▸ Task brief
Copy the data exactly, line for line.

▸ Saved entries
- - -

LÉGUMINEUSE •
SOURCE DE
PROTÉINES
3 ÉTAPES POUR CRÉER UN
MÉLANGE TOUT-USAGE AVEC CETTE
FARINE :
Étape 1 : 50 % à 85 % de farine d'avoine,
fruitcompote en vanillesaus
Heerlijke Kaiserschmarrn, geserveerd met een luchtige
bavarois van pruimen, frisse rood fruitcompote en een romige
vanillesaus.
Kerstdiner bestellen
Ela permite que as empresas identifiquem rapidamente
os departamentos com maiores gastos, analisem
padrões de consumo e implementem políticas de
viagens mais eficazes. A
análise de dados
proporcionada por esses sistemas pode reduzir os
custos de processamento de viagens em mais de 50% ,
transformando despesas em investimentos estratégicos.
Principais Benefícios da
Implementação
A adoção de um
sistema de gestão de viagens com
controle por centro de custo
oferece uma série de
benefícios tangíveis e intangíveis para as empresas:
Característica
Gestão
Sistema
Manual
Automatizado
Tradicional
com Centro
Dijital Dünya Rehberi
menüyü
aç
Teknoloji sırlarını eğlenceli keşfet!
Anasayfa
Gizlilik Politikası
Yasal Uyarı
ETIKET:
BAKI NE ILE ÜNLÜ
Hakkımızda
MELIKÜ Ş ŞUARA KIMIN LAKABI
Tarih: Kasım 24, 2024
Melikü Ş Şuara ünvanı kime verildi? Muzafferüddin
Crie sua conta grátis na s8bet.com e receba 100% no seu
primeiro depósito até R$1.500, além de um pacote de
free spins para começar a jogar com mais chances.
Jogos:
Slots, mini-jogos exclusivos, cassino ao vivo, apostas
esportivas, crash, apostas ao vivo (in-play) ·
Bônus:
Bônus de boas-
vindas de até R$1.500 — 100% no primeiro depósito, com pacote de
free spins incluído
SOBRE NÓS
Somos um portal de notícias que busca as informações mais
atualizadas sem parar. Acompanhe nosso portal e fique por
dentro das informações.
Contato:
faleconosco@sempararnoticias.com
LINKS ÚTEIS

- - -

▸ Solved exercise
LÉGUMINEUSE •
SOURCE DE
PROTÉINES
3 ÉTAPES POUR CRÉER UN
MÉLANGE TOUT-USAGE AVEC CETTE
FARINE :
Étape 1 : 50 % à 85 % de farine d'avoine,
fruitcompote en vanillesaus
Heerlijke Kaiserschmarrn, geserveerd met een luchtige
bavarois van pruimen, frisse rood fruitcompote en een romige
vanillesaus.
Kerstdiner bestellen
Ela permite que as empresas identifiquem rapidamente
os departamentos com maiores gastos, analisem
padrões de consumo e implementem políticas de
viagens mais eficazes. A
análise de dados
proporcionada por esses sistemas pode reduzir os
custos de processamento de viagens em mais de 50% ,
transformando despesas em investimentos estratégicos.
Principais Benefícios da
Implementação
A adoção de um
sistema de gestão de viagens com
controle por centro de custo
oferece uma série de
benefícios tangíveis e intangíveis para as empresas:
Característica
Gestão
Sistema
Manual
Automatizado
Tradicional
com Centro
Dijital Dünya Rehberi
menüyü
aç
Teknoloji sırlarını eğlenceli keşfet!
Anasayfa
Gizlilik Politikası
Yasal Uyarı
ETIKET:
BAKI NE ILE ÜNLÜ
Hakkımızda
MELIKÜ Ş ŞUARA KIMIN LAKABI
Tarih: Kasım 24, 2024
Melikü Ş Şuara ünvanı kime verildi? Muzafferüddin
Crie sua conta grátis na s8bet.com e receba 100% no seu
primeiro depósito até R$1.500, além de um pacote de
free spins para começar a jogar com mais chances.
Jogos:
Slots, mini-jogos exclusivos, cassino ao vivo, apostas
esportivas, crash, apostas ao vivo (in-play) ·
Bônus:
Bônus de boas-
vindas de até R$1.500 — 100% no primeiro depósito, com pacote de
free spins incluído
SOBRE NÓS
Somos um portal de notícias que busca as informações mais
atualizadas sem parar. Acompanhe nosso portal e fique por
dentro das informações.
Contato:
faleconosco@sempararnoticias.com
LINKS ÚTEIS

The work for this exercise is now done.